Si la situation ne correspond à aucun cas standard, une exonération exceptionnelle peut être sollicitée à l’aide du Cerfa n°15507*01, avec les justificatifs nécessaires. En cas de contestation du bien ou du montant taxé, la réclamation se fait par courrier auprès du centre des finances publiques indiqué sur l’avis d’imposition.

Plafonds, seuils et conditions d’éligibilité à respecter

Les dispositifs d’allègement fiscal reposent sur des plafonds précis. Le revenu fiscal de référence de l’année n-1 reste la donnée à surveiller, car c’est lui qui permet de trancher dans la plupart des situations. Les seuils évoluent chaque année, d’où l’intérêt de vérifier les montants actualisés sur l’avis ou dans la documentation fiscale.

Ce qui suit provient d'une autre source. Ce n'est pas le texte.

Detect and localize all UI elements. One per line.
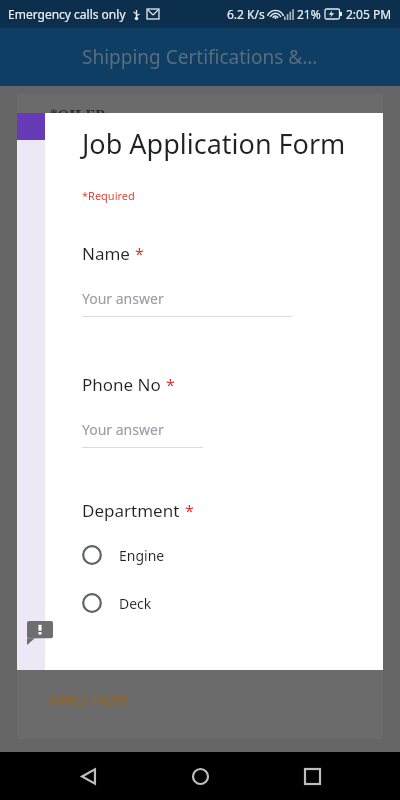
staticText: *	[135, 243, 144, 265]
staticText: 2:05 PM	[346, 6, 392, 22]
staticText: 21%	[297, 6, 321, 22]
button[interactable]: Home	[176, 752, 224, 800]
staticText: Engine	[119, 546, 165, 565]
staticText: Name	[82, 242, 130, 265]
staticText: *	[166, 374, 175, 396]
button[interactable]: Your answer	[82, 420, 203, 448]
staticText: Phone No	[82, 373, 161, 396]
button[interactable]: APPLY NOW	[33, 684, 144, 715]
staticText: Shipping Certifications &…	[82, 44, 318, 70]
staticText: Job Application Form	[82, 125, 346, 162]
button[interactable]: Recent apps	[288, 752, 336, 800]
staticText: Emergency calls only	[8, 6, 126, 22]
button[interactable]: Your answer	[82, 289, 292, 317]
staticText: *	[185, 500, 194, 522]
staticText: APPLY NOW	[49, 690, 128, 709]
staticText: Your answer	[82, 420, 164, 439]
button[interactable]: Send feedback	[27, 621, 53, 645]
staticText: *OILER	[50, 104, 106, 124]
staticText: Deck	[119, 594, 152, 613]
staticText: Department	[82, 499, 180, 522]
staticText: 6.2 K/s	[227, 6, 265, 22]
button[interactable]: Engine	[82, 545, 189, 565]
button[interactable]: Back	[64, 752, 112, 800]
button[interactable]: Deck	[82, 593, 176, 613]
staticText: Your answer	[82, 289, 164, 308]
staticText: *Required	[82, 188, 135, 203]
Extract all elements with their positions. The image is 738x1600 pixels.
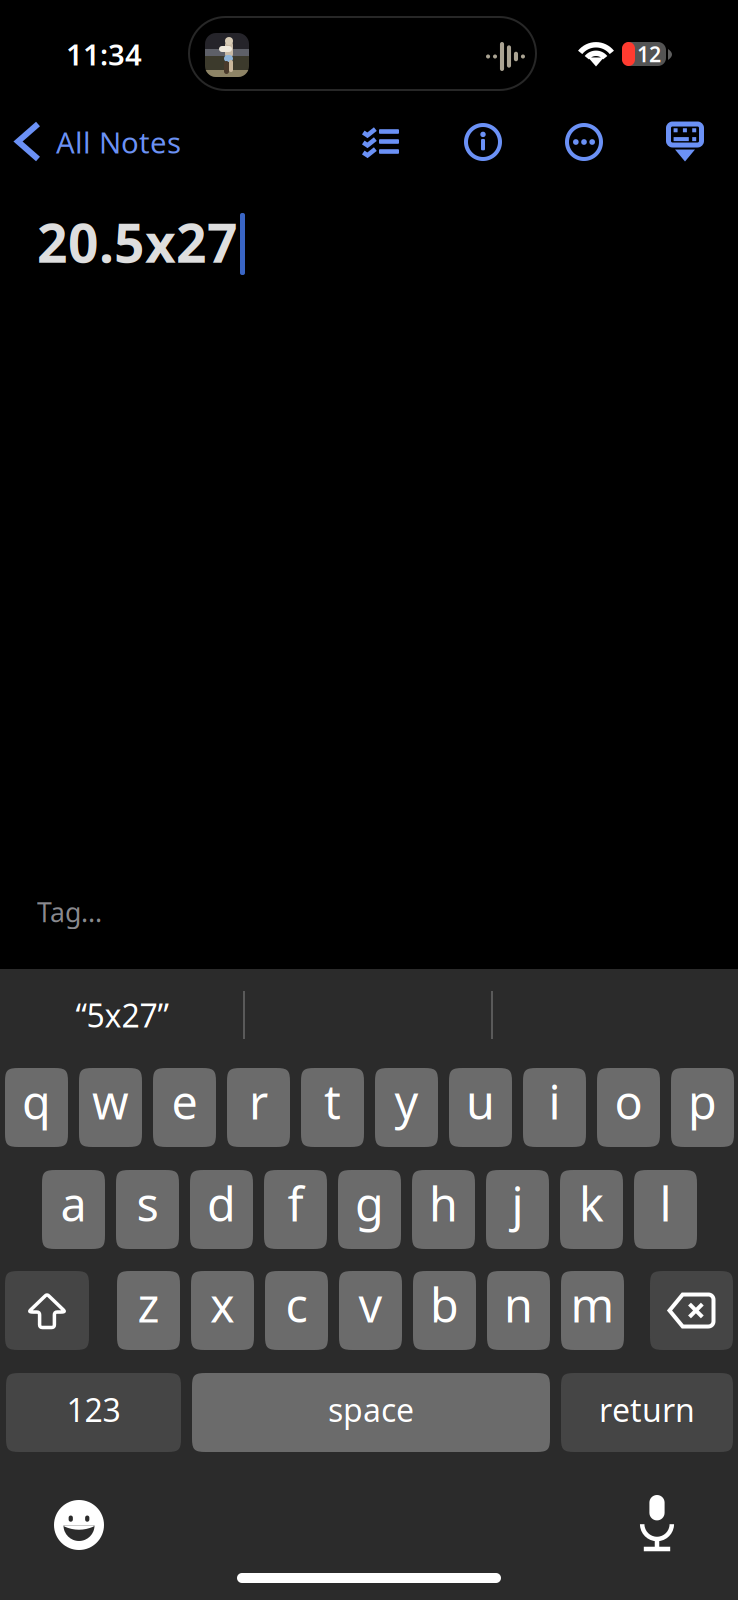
staticText: l bbox=[660, 1172, 672, 1234]
staticText: u bbox=[466, 1070, 495, 1132]
staticText: t bbox=[324, 1070, 341, 1132]
button[interactable]: x bbox=[191, 1271, 254, 1350]
button[interactable]: p bbox=[671, 1068, 734, 1147]
button[interactable]: Emoji bbox=[41, 1487, 117, 1563]
button[interactable]: g bbox=[338, 1170, 401, 1249]
button[interactable]: Checklist bbox=[349, 111, 413, 173]
staticText: q bbox=[22, 1070, 51, 1132]
staticText: a bbox=[60, 1172, 86, 1234]
button[interactable]: s bbox=[116, 1170, 179, 1249]
button[interactable]: n bbox=[487, 1271, 550, 1350]
button[interactable]: r bbox=[227, 1068, 290, 1147]
button[interactable]: v bbox=[339, 1271, 402, 1350]
button[interactable]: z bbox=[117, 1271, 180, 1350]
staticText: 123 bbox=[66, 1388, 120, 1431]
staticText: 20.5x27 bbox=[37, 207, 238, 277]
staticText: 12 bbox=[637, 40, 661, 68]
staticText: c bbox=[286, 1274, 308, 1336]
staticText: n bbox=[504, 1274, 533, 1336]
staticText: g bbox=[355, 1172, 384, 1234]
button[interactable]: 123 bbox=[6, 1373, 181, 1452]
staticText: x bbox=[210, 1274, 235, 1336]
button[interactable]: Hide Keyboard bbox=[653, 111, 717, 173]
staticText: j bbox=[512, 1172, 524, 1234]
button[interactable]: u bbox=[449, 1068, 512, 1147]
button[interactable]: y bbox=[375, 1068, 438, 1147]
button[interactable]: d bbox=[190, 1170, 253, 1249]
staticText: “5x27” bbox=[76, 994, 168, 1036]
staticText: Tag... bbox=[37, 894, 102, 930]
button[interactable]: Dictate bbox=[619, 1485, 695, 1561]
staticText: d bbox=[207, 1172, 236, 1234]
button[interactable]: q bbox=[5, 1068, 68, 1147]
staticText: z bbox=[138, 1274, 160, 1336]
staticText: space bbox=[328, 1388, 414, 1431]
button[interactable]: o bbox=[597, 1068, 660, 1147]
button[interactable]: l bbox=[634, 1170, 697, 1249]
button[interactable]: Delete bbox=[650, 1271, 733, 1350]
staticText: v bbox=[358, 1274, 382, 1336]
staticText: 11:34 bbox=[66, 34, 142, 74]
staticText: o bbox=[614, 1070, 642, 1132]
button[interactable]: t bbox=[301, 1068, 364, 1147]
button[interactable]: e bbox=[153, 1068, 216, 1147]
button[interactable]: h bbox=[412, 1170, 475, 1249]
button[interactable]: k bbox=[560, 1170, 623, 1249]
staticText: b bbox=[430, 1274, 459, 1336]
button[interactable]: c bbox=[265, 1271, 328, 1350]
staticText: k bbox=[579, 1172, 604, 1234]
staticText: All Notes bbox=[56, 122, 181, 162]
button[interactable]: return bbox=[561, 1373, 733, 1452]
staticText: w bbox=[92, 1070, 129, 1132]
button[interactable]: Info bbox=[451, 111, 515, 173]
staticText: e bbox=[172, 1070, 198, 1132]
button[interactable]: space bbox=[192, 1373, 550, 1452]
button[interactable]: i bbox=[523, 1068, 586, 1147]
button[interactable]: a bbox=[42, 1170, 105, 1249]
staticText: r bbox=[249, 1070, 268, 1132]
staticText: return bbox=[599, 1388, 695, 1431]
button[interactable]: All Notes bbox=[12, 111, 282, 173]
button[interactable]: “5x27” bbox=[0, 980, 244, 1050]
staticText: p bbox=[688, 1070, 717, 1132]
staticText: i bbox=[548, 1070, 560, 1132]
staticText: h bbox=[429, 1172, 458, 1234]
button[interactable]: j bbox=[486, 1170, 549, 1249]
staticText: m bbox=[570, 1274, 614, 1336]
button[interactable]: b bbox=[413, 1271, 476, 1350]
staticText: f bbox=[288, 1172, 304, 1234]
button[interactable]: m bbox=[561, 1271, 624, 1350]
staticText: s bbox=[136, 1172, 158, 1234]
button[interactable]: Shift bbox=[5, 1271, 89, 1350]
staticText: y bbox=[394, 1070, 418, 1132]
button[interactable]: f bbox=[264, 1170, 327, 1249]
button[interactable]: More bbox=[552, 111, 616, 173]
button[interactable]: w bbox=[79, 1068, 142, 1147]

Pour le dégrèvement de 100 euros, le plafond de 2026 est de 12 793 euros pour une personne seule, 19 625 euros pour un couple marié sans personne à charge, avec une majoration de 3 416 euros par demi-part supplémentaire. Pour l’AAH, le seuil est de 12 679 euros pour la première part, majoré de 3 386 euros par demi-part.

Le dégrèvement de 100 euros ne doit pas être confondu avec une exonération. Il s’agit d’une réduction directe sur l’avis d’imposition. Quant au plafonnement de taxe foncière, il suppose notamment de ne pas être assujetti à l’IFI et de démontrer que la charge fiscale dépasse la moitié des revenus.

Bonnes pratiques et erreurs fréquentes à éviter

Beaucoup de demandes échouent pour des raisons de forme, alors que le droit au bénéfice existait. Le premier réflexe consiste donc à vérifier le type d’avantage auquel on peut prétendre, puis à contrôler les délais, les plafonds et les pièces à fournir. Un dossier incomplet ou tardif peut faire perdre une réduction pourtant accessible.

  • Ne pas demander le dégrèvement de 100 euros s’il est automatique, surtout entre 65 et 75 ans.
  • Déclarer un logement neuf dans les 90 jours pour conserver l’exonération de 2 ans.
  • Vérifier le bon formulaire Cerfa pour un bien en ZRR ou pour un plafonnement.
  • Contrôler l’avis de taxe foncière en août ou septembre pour repérer l’avantage appliqué.
  • Respecter les 3 mois de vacance pour une demande liée à un logement locatif vide.

Il faut aussi garder en tête que l’exonération sur un logement ancien rénové ou sur un bien BBC n’est pas totale dans tous les cas. De même, les exonérations liées à la vacance locative exigent l’absence d’IFI. Enfin, un oubli de justificatif ou une erreur dans les revenus déclarés peut suffire à bloquer le traitement du dossier.

En matière de taxe foncière, les droits existent, mais ils se gagnent par une lecture attentive des conditions et une déclaration faite au bon moment. Vérifier son profil, son bien et son avis d’imposition reste la meilleure façon d’obtenir l’allègement auquel on peut prétendre.